В разгар соседского мародерства возник припозднившийся управдом Патрикеев. Засуетился, забегал, не велел ничего трогать. И своей беспалой правой рукой навесил на дверь печать, в очередной раз поведав всем историю своего отрубленного пальца и двух глубоких следов от вил, которыми в восемнадцатом году его, "подавшегося подкормиться на Украину", махновцы из скирды соломы выковыривали. А через день Патрикеев привел нового жильца – пролетарского поэта Мефодьева Ивана. В "30 днях" мне как-то приходилось перепечатывать подборку его стихов о рабфаковках . Перепечатала и забыла. В разряд "интересненького", печатая которое я закладывала в машинку лишний экземпляр копирки и приносила с работы для И.М., пролетарский поэт не попадал.

Впервые столкнувшись с нами на кухне, пролетарский поэт Мефодьев Иван горделиво подарил соседкам сборники стихов – в расчете на обычное восхищение.

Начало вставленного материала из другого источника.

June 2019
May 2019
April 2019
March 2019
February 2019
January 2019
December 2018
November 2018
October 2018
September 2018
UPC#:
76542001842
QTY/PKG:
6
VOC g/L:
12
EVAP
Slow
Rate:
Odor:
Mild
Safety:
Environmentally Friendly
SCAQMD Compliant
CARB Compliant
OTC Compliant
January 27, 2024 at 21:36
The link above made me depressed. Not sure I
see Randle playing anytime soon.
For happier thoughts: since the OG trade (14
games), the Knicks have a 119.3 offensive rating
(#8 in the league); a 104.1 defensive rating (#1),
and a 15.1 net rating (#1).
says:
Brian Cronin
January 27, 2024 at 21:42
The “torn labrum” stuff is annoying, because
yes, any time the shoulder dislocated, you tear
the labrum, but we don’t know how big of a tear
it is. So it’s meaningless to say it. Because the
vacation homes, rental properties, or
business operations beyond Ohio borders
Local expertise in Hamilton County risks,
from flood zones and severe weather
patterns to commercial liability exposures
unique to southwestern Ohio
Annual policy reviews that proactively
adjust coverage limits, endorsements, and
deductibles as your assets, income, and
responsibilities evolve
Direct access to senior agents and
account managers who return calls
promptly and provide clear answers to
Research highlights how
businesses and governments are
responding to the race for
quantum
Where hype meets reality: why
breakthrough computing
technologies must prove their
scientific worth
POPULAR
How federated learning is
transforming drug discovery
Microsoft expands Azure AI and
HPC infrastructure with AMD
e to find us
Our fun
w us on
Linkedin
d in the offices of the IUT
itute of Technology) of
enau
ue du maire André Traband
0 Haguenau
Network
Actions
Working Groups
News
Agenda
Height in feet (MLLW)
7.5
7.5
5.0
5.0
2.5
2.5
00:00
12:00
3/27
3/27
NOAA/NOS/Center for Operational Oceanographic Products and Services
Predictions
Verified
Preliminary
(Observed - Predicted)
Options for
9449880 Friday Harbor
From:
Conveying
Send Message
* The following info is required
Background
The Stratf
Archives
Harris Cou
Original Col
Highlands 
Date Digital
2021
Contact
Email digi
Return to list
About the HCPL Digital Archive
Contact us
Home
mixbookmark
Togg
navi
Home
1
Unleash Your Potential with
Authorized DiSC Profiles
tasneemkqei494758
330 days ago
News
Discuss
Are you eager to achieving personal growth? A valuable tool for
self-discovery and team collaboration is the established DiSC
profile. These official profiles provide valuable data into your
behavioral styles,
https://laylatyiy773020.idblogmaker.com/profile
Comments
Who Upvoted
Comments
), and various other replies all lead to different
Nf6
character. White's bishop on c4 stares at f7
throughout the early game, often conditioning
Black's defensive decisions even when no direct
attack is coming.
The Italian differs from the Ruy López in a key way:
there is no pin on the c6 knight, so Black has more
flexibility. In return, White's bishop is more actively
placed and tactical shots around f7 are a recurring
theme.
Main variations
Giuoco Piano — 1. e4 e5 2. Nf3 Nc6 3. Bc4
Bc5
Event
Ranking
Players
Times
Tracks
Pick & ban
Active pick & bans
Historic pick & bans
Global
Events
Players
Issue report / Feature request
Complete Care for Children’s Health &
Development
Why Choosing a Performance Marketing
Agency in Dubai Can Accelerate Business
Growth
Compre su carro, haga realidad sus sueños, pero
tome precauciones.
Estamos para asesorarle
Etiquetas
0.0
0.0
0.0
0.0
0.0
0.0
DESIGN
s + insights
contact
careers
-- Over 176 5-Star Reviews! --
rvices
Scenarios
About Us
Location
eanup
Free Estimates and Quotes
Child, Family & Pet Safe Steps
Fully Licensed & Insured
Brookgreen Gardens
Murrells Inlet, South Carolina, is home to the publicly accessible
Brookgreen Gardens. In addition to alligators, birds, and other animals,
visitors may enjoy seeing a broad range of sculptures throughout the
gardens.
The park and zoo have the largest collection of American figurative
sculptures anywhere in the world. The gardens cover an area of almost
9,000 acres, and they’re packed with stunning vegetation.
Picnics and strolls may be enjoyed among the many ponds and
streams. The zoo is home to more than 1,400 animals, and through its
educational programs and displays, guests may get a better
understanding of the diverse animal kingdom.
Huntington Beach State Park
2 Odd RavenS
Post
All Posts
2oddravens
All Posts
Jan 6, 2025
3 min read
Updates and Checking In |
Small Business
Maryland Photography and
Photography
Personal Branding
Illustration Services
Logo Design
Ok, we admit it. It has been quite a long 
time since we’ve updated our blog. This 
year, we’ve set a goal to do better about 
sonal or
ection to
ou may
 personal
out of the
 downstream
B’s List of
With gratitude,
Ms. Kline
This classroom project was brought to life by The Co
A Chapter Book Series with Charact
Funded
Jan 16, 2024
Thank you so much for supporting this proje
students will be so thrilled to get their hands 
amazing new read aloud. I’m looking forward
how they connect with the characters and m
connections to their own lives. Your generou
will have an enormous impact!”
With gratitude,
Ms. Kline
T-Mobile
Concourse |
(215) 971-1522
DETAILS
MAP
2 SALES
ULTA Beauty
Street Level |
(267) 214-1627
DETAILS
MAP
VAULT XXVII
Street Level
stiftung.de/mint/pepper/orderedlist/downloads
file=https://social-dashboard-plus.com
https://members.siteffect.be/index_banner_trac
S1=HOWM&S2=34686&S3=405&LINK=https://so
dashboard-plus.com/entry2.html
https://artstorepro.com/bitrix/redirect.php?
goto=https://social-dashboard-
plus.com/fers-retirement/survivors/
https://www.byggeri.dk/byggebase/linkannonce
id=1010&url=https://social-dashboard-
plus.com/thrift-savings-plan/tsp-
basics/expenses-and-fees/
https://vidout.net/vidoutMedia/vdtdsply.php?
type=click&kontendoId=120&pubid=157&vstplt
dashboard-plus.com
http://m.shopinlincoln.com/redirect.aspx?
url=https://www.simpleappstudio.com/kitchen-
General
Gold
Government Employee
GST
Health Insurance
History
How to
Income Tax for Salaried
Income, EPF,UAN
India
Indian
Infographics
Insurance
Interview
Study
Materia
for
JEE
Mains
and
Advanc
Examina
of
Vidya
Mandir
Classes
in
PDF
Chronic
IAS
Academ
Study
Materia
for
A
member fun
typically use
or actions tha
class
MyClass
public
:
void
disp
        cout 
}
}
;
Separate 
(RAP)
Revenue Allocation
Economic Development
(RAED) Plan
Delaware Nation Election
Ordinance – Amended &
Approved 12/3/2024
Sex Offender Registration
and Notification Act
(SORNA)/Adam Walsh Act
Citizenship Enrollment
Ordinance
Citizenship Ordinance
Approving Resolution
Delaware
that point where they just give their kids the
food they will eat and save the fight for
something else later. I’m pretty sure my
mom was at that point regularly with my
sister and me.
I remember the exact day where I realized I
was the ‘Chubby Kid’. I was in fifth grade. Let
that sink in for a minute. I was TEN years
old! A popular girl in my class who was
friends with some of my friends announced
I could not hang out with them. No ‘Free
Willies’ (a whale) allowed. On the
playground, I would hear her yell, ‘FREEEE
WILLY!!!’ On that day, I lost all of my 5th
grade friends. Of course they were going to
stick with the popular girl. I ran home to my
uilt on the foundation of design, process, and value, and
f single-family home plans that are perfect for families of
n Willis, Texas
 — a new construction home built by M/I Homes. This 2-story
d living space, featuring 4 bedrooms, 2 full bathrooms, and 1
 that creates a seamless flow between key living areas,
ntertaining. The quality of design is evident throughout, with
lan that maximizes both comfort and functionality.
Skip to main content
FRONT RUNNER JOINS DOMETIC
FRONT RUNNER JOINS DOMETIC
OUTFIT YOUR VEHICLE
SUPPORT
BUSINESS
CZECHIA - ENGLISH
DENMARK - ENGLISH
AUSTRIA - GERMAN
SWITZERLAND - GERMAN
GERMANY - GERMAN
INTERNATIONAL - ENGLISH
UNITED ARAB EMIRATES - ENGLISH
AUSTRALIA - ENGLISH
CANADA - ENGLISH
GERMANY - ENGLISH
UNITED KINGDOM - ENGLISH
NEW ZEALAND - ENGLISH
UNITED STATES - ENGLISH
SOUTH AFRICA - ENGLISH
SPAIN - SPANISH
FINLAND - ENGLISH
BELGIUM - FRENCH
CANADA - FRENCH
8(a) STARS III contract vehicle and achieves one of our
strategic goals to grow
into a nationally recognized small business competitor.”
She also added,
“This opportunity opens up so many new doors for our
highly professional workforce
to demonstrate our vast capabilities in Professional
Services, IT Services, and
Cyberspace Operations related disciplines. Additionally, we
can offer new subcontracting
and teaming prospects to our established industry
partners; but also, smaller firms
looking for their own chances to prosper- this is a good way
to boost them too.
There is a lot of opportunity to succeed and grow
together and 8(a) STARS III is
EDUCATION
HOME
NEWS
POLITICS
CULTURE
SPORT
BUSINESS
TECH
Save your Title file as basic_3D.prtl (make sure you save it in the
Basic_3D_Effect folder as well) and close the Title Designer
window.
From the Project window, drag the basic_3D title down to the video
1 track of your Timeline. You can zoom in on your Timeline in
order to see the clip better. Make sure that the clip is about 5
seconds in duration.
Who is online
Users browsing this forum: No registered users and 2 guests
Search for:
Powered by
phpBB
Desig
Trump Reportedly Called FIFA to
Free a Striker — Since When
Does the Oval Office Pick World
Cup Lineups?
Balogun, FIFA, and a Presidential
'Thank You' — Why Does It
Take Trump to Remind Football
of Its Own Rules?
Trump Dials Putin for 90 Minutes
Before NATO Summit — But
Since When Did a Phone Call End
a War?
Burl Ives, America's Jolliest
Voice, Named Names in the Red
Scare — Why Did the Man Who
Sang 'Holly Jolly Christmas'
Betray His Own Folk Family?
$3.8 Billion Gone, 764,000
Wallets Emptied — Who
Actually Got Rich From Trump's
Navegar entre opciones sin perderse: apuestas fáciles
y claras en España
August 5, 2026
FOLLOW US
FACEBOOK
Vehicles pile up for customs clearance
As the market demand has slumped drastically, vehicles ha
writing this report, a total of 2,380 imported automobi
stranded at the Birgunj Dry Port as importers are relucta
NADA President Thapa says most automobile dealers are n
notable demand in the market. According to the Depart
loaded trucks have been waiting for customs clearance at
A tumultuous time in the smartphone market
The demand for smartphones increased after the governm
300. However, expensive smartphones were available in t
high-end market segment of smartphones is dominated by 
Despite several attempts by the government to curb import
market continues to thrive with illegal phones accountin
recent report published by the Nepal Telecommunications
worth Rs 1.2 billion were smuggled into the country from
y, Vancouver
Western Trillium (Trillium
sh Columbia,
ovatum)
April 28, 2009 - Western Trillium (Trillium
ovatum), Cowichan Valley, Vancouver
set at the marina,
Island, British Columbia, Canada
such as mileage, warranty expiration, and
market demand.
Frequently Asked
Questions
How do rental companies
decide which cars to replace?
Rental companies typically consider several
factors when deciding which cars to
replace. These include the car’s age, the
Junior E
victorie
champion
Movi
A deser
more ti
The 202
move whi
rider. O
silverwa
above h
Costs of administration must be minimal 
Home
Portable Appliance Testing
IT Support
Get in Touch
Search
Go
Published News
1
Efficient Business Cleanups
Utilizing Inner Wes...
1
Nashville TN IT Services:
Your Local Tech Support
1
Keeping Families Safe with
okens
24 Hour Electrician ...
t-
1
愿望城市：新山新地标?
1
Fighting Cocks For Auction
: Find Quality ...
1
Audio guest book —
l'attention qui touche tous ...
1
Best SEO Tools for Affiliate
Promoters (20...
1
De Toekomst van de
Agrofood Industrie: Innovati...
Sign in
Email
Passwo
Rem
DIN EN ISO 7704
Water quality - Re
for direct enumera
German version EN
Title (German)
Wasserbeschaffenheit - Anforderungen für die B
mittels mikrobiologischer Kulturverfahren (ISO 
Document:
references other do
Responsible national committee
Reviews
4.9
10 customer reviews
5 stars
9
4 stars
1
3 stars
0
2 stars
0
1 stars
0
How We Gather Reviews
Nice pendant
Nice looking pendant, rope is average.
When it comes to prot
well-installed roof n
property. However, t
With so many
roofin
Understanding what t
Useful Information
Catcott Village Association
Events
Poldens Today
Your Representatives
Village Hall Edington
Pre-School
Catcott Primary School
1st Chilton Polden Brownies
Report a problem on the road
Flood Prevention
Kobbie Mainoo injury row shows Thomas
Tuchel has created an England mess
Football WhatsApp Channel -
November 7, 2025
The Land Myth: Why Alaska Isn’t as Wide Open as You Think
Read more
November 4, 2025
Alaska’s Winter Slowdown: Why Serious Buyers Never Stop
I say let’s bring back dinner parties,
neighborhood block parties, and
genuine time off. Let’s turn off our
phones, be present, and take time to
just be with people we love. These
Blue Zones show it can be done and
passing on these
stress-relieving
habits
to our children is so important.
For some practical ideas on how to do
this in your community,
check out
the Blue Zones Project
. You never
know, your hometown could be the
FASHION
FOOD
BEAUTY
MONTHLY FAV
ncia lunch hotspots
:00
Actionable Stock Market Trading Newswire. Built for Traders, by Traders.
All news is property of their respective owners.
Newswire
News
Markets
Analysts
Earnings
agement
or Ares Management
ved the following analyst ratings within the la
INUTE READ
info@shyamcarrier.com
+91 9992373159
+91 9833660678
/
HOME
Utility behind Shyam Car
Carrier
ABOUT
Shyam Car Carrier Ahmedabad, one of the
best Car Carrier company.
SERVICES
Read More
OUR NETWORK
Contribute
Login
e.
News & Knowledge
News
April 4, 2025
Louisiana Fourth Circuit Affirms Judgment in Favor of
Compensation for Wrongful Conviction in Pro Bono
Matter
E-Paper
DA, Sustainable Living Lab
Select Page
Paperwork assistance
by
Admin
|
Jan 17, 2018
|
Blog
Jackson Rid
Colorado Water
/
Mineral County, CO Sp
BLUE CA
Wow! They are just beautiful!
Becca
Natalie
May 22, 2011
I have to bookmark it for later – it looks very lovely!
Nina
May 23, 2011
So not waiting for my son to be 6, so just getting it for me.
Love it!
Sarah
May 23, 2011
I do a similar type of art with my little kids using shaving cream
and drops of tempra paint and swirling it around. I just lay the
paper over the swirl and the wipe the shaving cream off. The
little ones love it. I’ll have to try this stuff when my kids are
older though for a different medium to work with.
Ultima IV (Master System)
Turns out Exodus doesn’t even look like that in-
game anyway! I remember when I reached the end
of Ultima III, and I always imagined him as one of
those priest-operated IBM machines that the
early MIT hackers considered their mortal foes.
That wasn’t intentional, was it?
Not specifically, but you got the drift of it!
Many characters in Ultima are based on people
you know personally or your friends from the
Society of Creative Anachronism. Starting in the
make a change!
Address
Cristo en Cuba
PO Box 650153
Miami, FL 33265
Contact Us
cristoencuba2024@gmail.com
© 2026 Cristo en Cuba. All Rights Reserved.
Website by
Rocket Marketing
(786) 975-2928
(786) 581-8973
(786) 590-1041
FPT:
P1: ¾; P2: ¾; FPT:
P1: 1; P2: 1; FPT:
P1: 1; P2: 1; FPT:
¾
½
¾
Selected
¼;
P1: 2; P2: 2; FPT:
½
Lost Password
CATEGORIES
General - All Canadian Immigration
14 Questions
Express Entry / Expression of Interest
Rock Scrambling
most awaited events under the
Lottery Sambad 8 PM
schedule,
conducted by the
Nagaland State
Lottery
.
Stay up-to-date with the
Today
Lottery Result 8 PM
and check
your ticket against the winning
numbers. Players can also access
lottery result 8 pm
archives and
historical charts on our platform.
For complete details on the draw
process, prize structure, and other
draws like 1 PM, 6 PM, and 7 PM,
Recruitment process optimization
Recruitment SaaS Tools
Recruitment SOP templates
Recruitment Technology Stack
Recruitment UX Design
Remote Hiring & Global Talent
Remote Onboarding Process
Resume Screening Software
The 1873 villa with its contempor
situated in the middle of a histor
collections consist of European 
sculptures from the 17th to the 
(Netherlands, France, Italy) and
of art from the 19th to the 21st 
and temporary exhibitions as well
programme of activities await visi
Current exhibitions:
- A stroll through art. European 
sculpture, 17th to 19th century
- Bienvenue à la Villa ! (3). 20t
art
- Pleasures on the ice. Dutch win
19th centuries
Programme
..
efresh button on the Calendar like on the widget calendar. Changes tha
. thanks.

Получил непривычную для него порцию вполне компетентной критики со стороны И.М., которая, по ее собственному признанию, "и Николаю Степановичу с Осипом Эмильевичем не спускала, а уж вам то…"

– "…Флаг кумачовый на скудном шесте

"Вся власть Советам!",

Но каждое сердце в палящей мечте,

И знамя горит мировым рассветом…"

С нескрываемой иронией И.М. процитировала первое же попавшееся четверостишье пролетарского поэта. И спросила:

– Где вы, голубчик, видели, чтобы знамя горело рассветом, да еще и мировым? Мир, если не ошибаюсь, рассвет встречает в разные часы. Уж про сердце, горящее в каждой мечте, и спрашивать не буду, кабы дотла не догорело…

– Это метафора, – покраснев до корней волос, пробормотал пролетарский поэт.

– Много вы понимаете про метафору, друг мой. Уж если вам революционности надобно, вот вам революционность. Иринушкин недавний начальник лет десять назад написал "Иуда, красногубый большевик…". Революционизмы господина Нарбута я никогда не понимала, но это метафора. Не политкорректная по-вашему, но образная и емкая. А у вас словесный понос, my dear*, – немилосердно констатировала И.М. И понесла по узенькому коридору свой вскипевший чайник, на всякий случай покрикивая "Вилли-Ленни, чайник!", чтобы калмычонок-сорванец не вынырнул из-за угла своей огороженной комнатенки и не ошпарился, как уже не раз случалось.

Прошлой весной я месяц ходила с ожогом, когда Виленчик выбил у меня из рук кастрюльку с супом. Хорошо, что кастрюлька была маленькая, в какой "в старой жизни" Ильзина кухарка Прасковья яйца к завтраку варила. Случись у меня тогда в руках большая, закопченная, как выбравшийся из горящего окопа пехотинец, посудина, в какой по трезвости варила свои щи и тюри Клавка, ожог был бы по всему телу. А так отделалась лишь спаленной щиколоткой, которую Е.Ф. натирала мне настоянным на особых травах швейцарских предгорий бальзамом, а Клавка советовала лечить соплями: "Сморкни-к ты погуще, да на погорелое-т мажь! Враз заживеет".

– Нет, ты только послушай, Иринушка, что этот их поэт пишет! – восклицала Ильза Михайловна, перелистывая подаренный ей по-соседски сборник. – "Сила огнем Коллектива в теле моем зажжена, плещутся в сердце бурливо радости струи вина…" C'est une nouvelle po J sie?*

Спорить или соглашаться с И.М. было некогда. Похороны Елены Францевны и так отняли уйму времени. Неперепечатанные тексты из "30 дней" и макизовский заказ унылой грудой пылились на буфетном столике у "Ремингтона", ждали своего часа. Кроме того, сегодня предстояло еще два дела – поход с Федорцовым на диспут в Дом печати и визит к рекомендованному Ильзой камейному знатоку.